Minnesota – Around 45 or more cases of salmonella involving the restaurant chain Chipotle Mexican Grill Inc. (NYSE: CMG) have been reported to the Minnesota Department of Health since September 2th.
It took April Beck exactly one month from the moment she ate at the 2600 Hennepin Chipotle on August 10, to the moment on September 10 when she sued Chipotle in the U.S. District Court for the District of Minnesota after having experienced blood clots in both arms and diarrhea. She is suing based on strict liability, breach of warranty, negligence and negligence per se.
The Salmonella bacteria are usually transmitted to humans by food contaminated with animal feces or handled by workers with poor personal hygiene and among the symptoms are diarrhea, abdominal pain, and fever. In extreme cases, the patient can experience bloodstream infections, meningitis or even death in some weakened immune systems.
Her complaint sustains the fact that the 1,847-unit restaurant chain has the responsibility to deliver to the plaintiff food fit for human consumption.
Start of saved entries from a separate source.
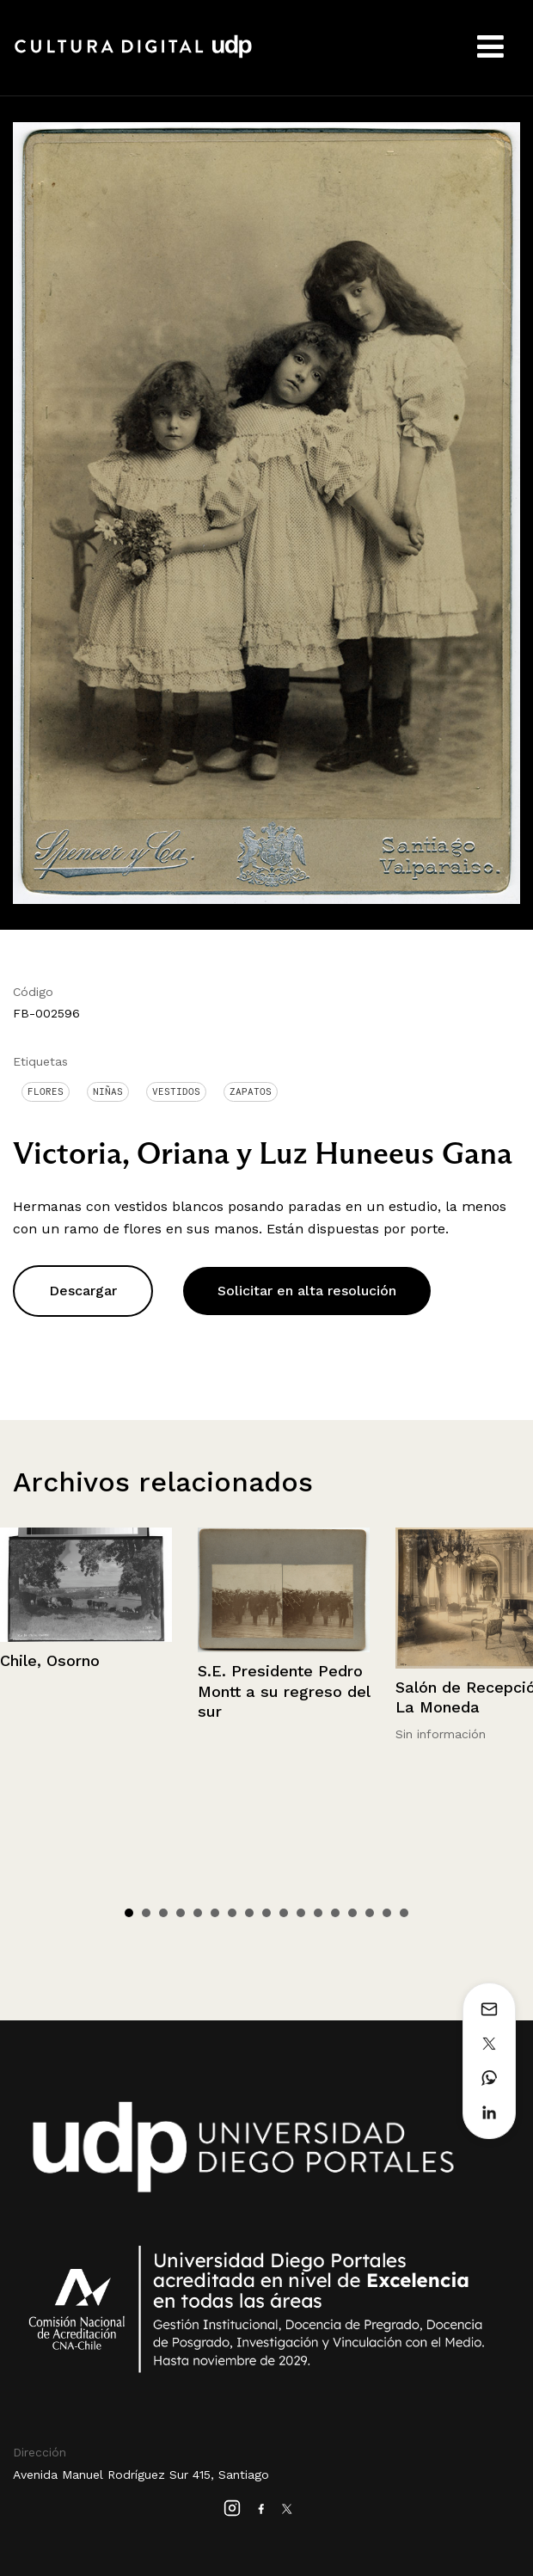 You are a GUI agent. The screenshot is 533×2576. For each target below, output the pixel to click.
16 (387, 1913)
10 (283, 1913)
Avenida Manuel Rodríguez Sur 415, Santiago (141, 2474)
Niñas (108, 1091)
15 (369, 1913)
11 (301, 1913)
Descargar (83, 1290)
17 (404, 1913)
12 (318, 1913)
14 (352, 1913)
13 (335, 1913)
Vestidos (176, 1091)
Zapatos (251, 1091)
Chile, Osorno (50, 1660)
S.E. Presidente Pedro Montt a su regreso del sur (284, 1691)
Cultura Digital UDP (133, 55)
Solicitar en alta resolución (306, 1290)
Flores (46, 1091) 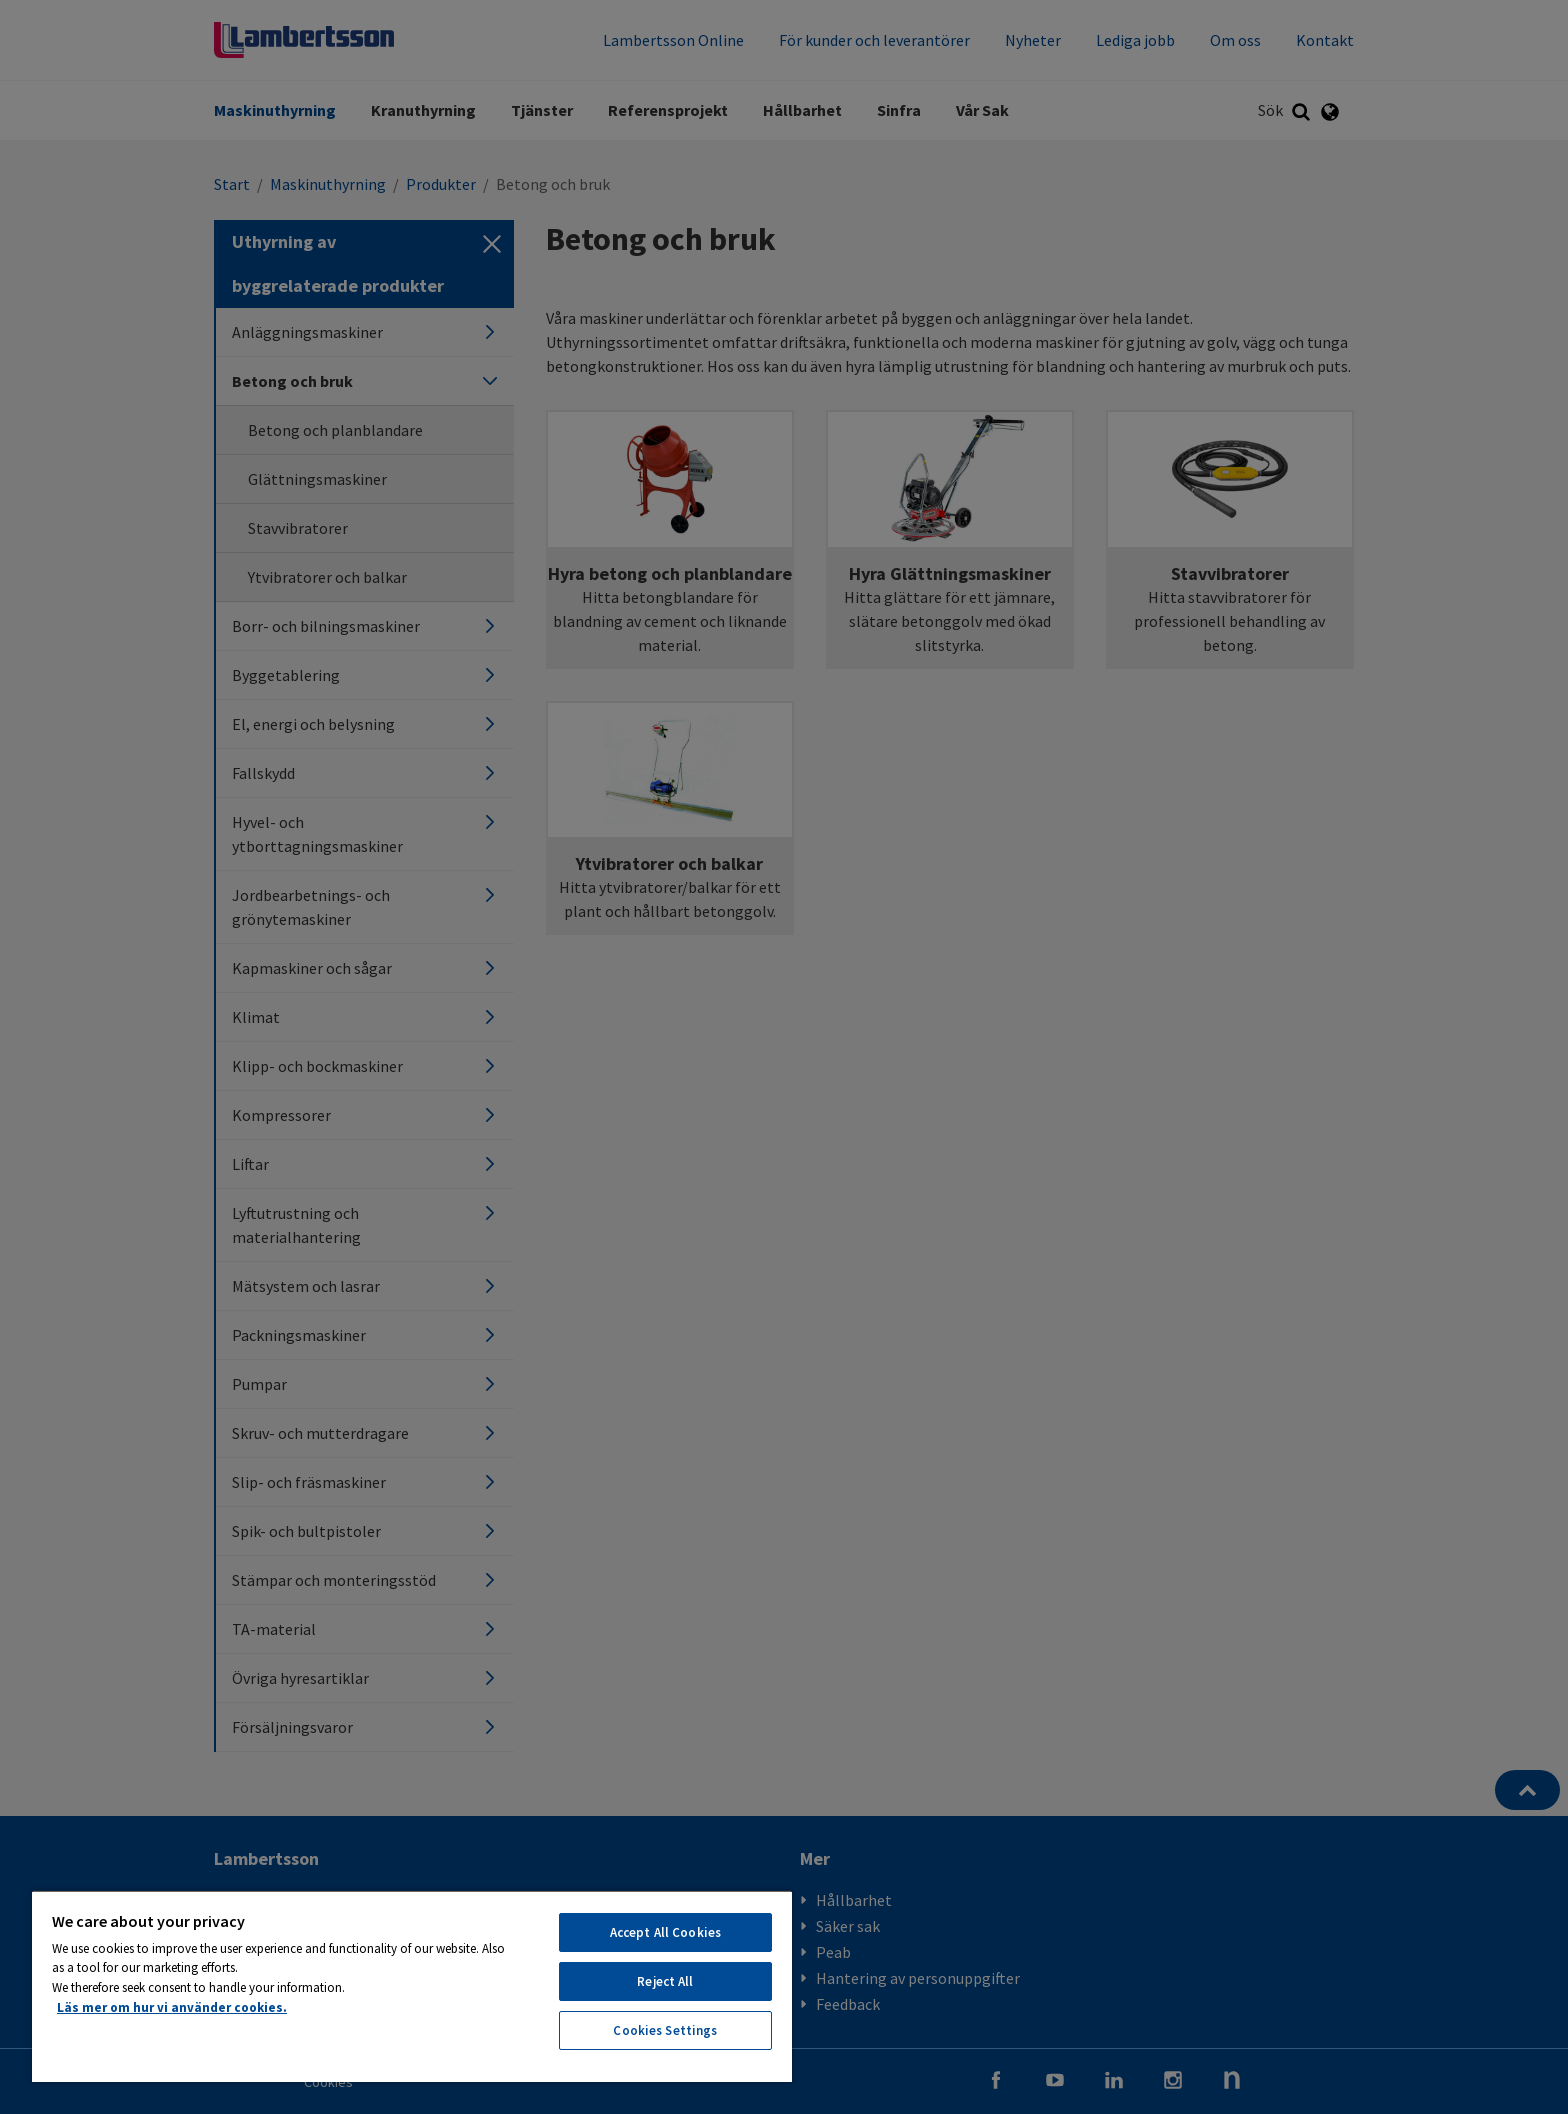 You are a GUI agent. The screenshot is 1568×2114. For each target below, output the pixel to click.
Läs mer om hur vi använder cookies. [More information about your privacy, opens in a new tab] (172, 2007)
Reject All (665, 1981)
“Salmonella-contaminated food would not be fit for the uses intended. Any ingredients served should have been free from adulteration, and safe for human consumption, but it failed to do so and was, therefore negligent” the complaint notes.
Chipotle has responded the lawsuit by switching suppliers on the food items suspected to have caused the infection, said Doug Schulz spokesman of the Minnesota Department of Health. Also collaborated to the inspection of policies for employers that come ill while investigations have yet failed to find the item that caused the infection.
“The safety and wellbeing of our customers is always our highest priority […] while this issue in Minnesota does not present an ongoing risk to consumers, we are committed to working with health department officials while they look to determine a cause” Chipotle said in a statement to CNN Money.